Kita boleh saja marah melihat banyak anak usia SMA
(bahkan SMP!) yang melakukan tindakan asusila, seks bebas, dan prostitusi.
Beberapa tahun lalu, Iip Wijayanto merilis laporan yang mengejutkan. Sekitar
97% mahasiswi di kota Y--berdasarkan hasil surveinya--tidak perawan. Tak ayal,
laporan tersebut mengejutkan banyak pihak dan mereka mempertanyakan metode
survei apa yang dipakai Iip sehingga hasil surveinya sungguh di luar dugaan.

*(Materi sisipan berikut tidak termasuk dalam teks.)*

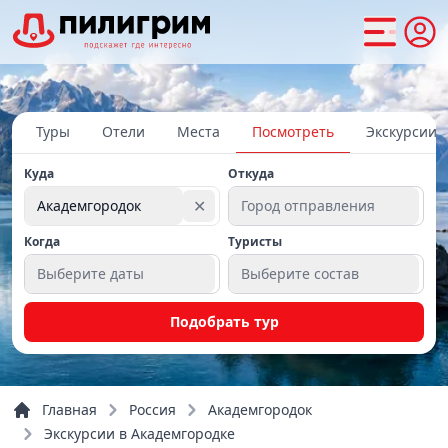
Туры
Отели
Места
Посмотреть
Экскурсии
Куда
Откуда
✕
Академгородок
Город отправления
Когда
Туристы
Выберите даты
Выберите состав
Подобрать тур
Главная
Россия
Академгородок
Экскурсии в Академгородке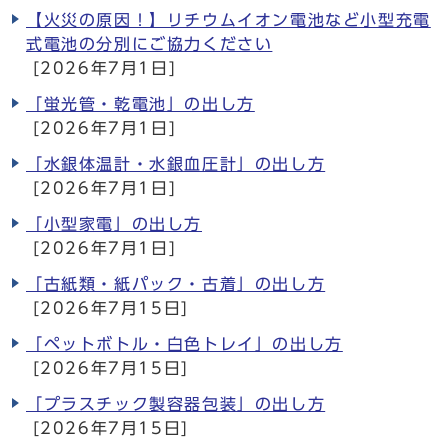
【火災の原因！】リチウムイオン電池など小型充電
式電池の分別にご協力ください
[2026年7月1日]
「蛍光管・乾電池」の出し方
[2026年7月1日]
「水銀体温計・水銀血圧計」の出し方
[2026年7月1日]
「小型家電」の出し方
[2026年7月1日]
「古紙類・紙パック・古着」の出し方
[2026年7月15日]
「ペットボトル・白色トレイ」の出し方
[2026年7月15日]
「プラスチック製容器包装」の出し方
[2026年7月15日]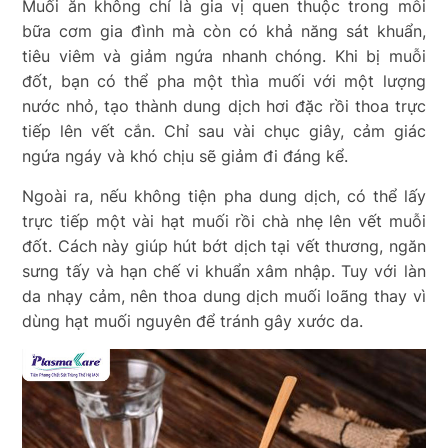
Muối ăn không chỉ là gia vị quen thuộc trong mỗi
bữa cơm gia đình mà còn có khả năng sát khuẩn,
tiêu viêm và giảm ngứa nhanh chóng. Khi bị muỗi
đốt, bạn có thể pha một thìa muối với một lượng
nước nhỏ, tạo thành dung dịch hơi đặc rồi thoa trực
tiếp lên vết cắn. Chỉ sau vài chục giây, cảm giác
ngứa ngáy và khó chịu sẽ giảm đi đáng kể.
Ngoài ra, nếu không tiện pha dung dịch, có thể lấy
trực tiếp một vài hạt muối rồi chà nhẹ lên vết muỗi
đốt. Cách này giúp hút bớt dịch tại vết thương, ngăn
sưng tấy và hạn chế vi khuẩn xâm nhập. Tuy với làn
da nhạy cảm, nên thoa dung dịch muối loãng thay vì
dùng hạt muối nguyên để tránh gây xước da.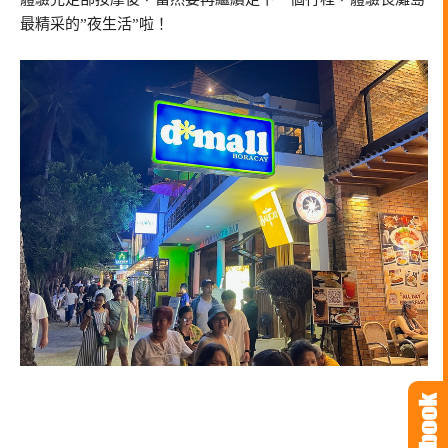
最精采的”夜生活”啦！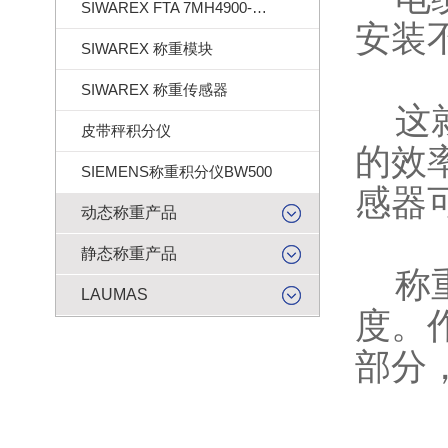
SIWAREX FTA 7MH4900-2AA01
安装
SIWAREX 称重模块
SIWAREX 称重传感器
这就
皮带秤积分仪
的效
SIEMENS称重积分仪BW500
感器
动态称重产品
静态称重产品
称重
LAUMAS
度。
部分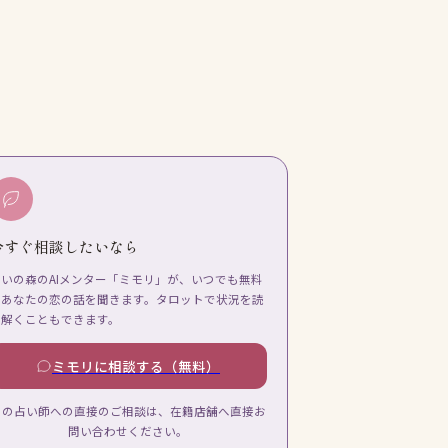
今すぐ相談したいなら
占いの森のAIメンター「ミモリ」が、いつでも無料
であなたの恋の話を聞きます。タロットで状況を読
み解くこともできます。
ミモリに相談する（無料）
この占い師への直接のご相談は、在籍店舗へ直接お
問い合わせください。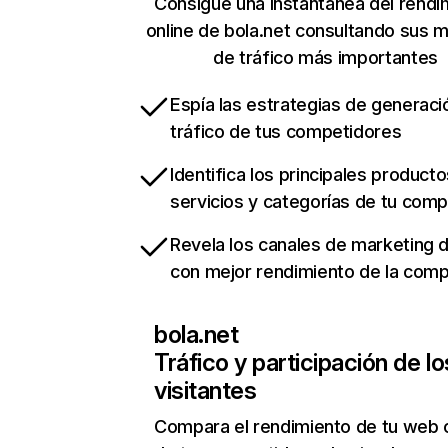
Consigue una instantánea del rendi
online de bola.net consultando sus m
de tráfico más importantes
Espía las estrategias de generaci
tráfico de tus competidores
Identifica los principales producto
servicios y categorías de tu com
Revela los canales de marketing di
con mejor rendimiento de la com
bola.net
Tráfico y participación de lo
visitantes
Compara el rendimiento de tu web 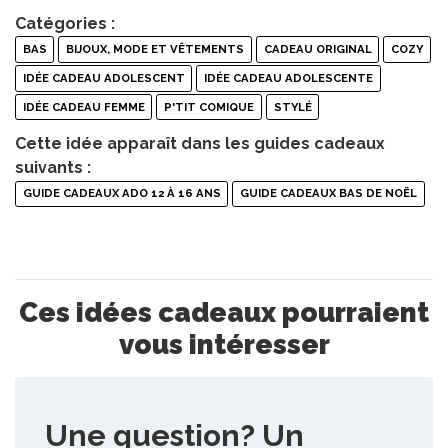
Catégories :
BAS
BIJOUX, MODE ET VÊTEMENTS
CADEAU ORIGINAL
COZY
IDÉE CADEAU ADOLESCENT
IDÉE CADEAU ADOLESCENTE
IDÉE CADEAU FEMME
P'TIT COMIQUE
STYLÉ
Cette idée apparaît dans les guides cadeaux
suivants :
GUIDE CADEAUX ADO 12 À 16 ANS
GUIDE CADEAUX BAS DE NOËL
Ces idées cadeaux pourraient
vous intéresser
Une question? Un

Berita soal muncikari yang dilakukan anak SMP di kota S beberapa bulan lalu
juga telah membuat kita terkejut. Dunia pendidikan, yang diasumsikan steril
dari maksiat, nyatanya tidak kebal juga. Kenakalan remaja--termasuk seks
bebas--sebetulnya telah menjadi berita sejak awal 2000-an.
Hilangnya keperawanan perempuan dapat disebabkan
banyak faktor, seperti kecelakaan, pemerkosaan,dan ketidaksengajaan lain.
Perbuatan asusila antara laki-laki dan perempuan menjadi pengecualian. Cobalah
sedikit nakal dengan membuka situs Youtube, akan banyak video (maaf
) mesum dengan `aktor' anak-anak berseragam sekolah. Berita di televisi juga
sering dihebohkan dengan video asusila yang menyebar lewat telepon seluler.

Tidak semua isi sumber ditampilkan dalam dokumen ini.